On the editorial page of the same edition, there was a column from State Representative Will Tallman in which he decried “the state budget spending bill that was allowed to become law by Gov. Tom Wolf.” The fact apparently slipped his mind that the legislative branch concocted the bill and sent it to Gov. Wolf.
Tallman compiled a truckload of words on the House effort to gain control of $3 billion allegedly found languishing in a variety of state government accounts. But where the lazy money has been found lounging, he deliberately omitted. “We’re keeping details under wraps as long as possible,” he wrote.
Which looks to me like the standard “waste, fraud and abuse” we hear about during every election cycle, with no specifics and, in the end, nothing done about it.
We taxpayers complain mightily about the gouge taken annually from the area of our back pants pockets. In many cases, the complaint certainly seems justified, the results of our financial contributions not easily seen. We will not see the results of money we have put into schools until several years after high school graduation. Road maintenance is, of course, more visibly present through our windshield when we are stopped behind a flagger, but if no one breaks into our home and our supervisors and county commissioners tell us they haven’t raised our tax rates, we assume all is more or less well.
Hartman said he knew “to the penny” – though he did not share his knowledge – how much the heads of two other local social service agencies are paid. I suspect Brown’s three salaries, averaging $56,000, are not grossly out of line, taken one at a time.

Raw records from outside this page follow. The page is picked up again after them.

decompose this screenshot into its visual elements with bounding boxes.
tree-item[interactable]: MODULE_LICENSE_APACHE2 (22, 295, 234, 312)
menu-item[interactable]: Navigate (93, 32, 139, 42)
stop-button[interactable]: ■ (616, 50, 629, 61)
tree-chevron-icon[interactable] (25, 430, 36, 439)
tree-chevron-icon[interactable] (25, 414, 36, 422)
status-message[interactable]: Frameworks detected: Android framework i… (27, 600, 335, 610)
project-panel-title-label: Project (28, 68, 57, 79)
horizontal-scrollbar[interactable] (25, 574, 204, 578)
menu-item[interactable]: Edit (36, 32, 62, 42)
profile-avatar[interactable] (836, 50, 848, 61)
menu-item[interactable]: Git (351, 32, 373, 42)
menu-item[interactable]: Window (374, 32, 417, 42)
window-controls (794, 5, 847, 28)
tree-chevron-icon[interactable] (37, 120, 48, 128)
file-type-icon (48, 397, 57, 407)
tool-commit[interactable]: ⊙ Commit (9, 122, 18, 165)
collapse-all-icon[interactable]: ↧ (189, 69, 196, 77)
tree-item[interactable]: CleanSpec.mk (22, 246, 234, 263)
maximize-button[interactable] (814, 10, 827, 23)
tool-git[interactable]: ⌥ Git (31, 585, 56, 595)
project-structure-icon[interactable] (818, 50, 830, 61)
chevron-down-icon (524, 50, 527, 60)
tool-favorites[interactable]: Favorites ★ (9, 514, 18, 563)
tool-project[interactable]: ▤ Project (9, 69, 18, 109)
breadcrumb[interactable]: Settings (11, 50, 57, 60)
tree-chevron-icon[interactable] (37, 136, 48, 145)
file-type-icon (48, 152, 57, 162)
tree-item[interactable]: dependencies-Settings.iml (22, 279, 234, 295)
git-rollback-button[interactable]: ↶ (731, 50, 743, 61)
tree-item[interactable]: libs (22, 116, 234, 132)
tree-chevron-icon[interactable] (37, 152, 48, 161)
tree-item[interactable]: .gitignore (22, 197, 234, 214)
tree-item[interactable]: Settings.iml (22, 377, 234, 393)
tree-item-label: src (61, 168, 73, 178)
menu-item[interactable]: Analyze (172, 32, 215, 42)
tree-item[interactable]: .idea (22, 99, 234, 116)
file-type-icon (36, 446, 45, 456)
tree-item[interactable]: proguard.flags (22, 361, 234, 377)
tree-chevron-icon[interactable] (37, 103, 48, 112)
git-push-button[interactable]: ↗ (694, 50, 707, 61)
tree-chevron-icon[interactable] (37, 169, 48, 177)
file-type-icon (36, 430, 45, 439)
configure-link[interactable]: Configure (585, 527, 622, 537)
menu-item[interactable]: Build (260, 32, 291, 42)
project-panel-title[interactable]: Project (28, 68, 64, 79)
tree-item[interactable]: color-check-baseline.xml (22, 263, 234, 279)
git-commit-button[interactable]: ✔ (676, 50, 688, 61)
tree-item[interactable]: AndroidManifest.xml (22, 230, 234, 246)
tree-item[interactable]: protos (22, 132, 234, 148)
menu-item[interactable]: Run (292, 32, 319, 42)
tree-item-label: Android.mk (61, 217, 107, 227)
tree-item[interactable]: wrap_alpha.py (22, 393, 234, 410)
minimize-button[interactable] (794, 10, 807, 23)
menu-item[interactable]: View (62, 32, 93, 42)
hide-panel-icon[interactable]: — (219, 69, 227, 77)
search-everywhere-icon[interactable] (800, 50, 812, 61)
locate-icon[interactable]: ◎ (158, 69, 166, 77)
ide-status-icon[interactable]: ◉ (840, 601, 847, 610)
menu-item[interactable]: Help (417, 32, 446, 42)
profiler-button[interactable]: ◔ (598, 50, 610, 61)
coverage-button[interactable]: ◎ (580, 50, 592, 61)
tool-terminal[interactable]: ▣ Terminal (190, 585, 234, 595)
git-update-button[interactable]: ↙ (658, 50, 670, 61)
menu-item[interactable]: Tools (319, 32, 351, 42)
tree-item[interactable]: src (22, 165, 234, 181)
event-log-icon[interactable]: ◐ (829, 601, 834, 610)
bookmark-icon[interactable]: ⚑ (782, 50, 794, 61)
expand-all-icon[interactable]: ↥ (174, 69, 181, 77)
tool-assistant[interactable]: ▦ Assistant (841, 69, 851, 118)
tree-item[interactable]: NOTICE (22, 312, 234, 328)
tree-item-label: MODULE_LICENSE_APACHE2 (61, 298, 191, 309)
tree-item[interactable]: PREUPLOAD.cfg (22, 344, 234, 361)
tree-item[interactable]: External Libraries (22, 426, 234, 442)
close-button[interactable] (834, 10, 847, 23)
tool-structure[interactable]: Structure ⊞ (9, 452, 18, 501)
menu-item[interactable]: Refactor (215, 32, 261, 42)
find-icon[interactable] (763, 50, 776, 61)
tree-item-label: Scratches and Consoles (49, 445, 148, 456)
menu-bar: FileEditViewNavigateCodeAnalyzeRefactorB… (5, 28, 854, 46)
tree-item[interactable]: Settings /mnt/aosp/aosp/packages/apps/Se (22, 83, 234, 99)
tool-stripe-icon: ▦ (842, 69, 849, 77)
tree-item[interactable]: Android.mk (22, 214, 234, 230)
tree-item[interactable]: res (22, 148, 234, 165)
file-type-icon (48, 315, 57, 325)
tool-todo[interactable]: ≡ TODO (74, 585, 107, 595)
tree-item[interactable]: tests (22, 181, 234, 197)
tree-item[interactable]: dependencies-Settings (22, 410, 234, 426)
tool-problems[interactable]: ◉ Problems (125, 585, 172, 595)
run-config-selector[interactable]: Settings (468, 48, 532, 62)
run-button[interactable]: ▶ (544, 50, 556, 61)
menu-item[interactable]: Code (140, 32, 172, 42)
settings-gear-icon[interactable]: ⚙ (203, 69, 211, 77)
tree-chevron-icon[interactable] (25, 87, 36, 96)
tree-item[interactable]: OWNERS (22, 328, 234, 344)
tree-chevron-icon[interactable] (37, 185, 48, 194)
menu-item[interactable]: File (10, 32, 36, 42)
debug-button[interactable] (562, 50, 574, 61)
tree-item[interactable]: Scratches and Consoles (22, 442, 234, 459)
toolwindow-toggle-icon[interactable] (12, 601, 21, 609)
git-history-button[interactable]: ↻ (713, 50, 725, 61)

After all, the U.S. Census bureau reports $60,356 (in 2015 dollars) as the median income among Adams Countians – the statistic most often touted by those who believe the county does not need new industry or more better-than-retail clerk-paying jobs.
The question that seems most worth asking is what kind of laws are the guardians of waste, fraud and abuse writing that allows three agencies to reside in the same building, occupy the same office, and be directed from behind the same desk to perform the same task – in this case provide housing to Adams Countians who do not earn sufficient wage to keep a roof over their families’ heads.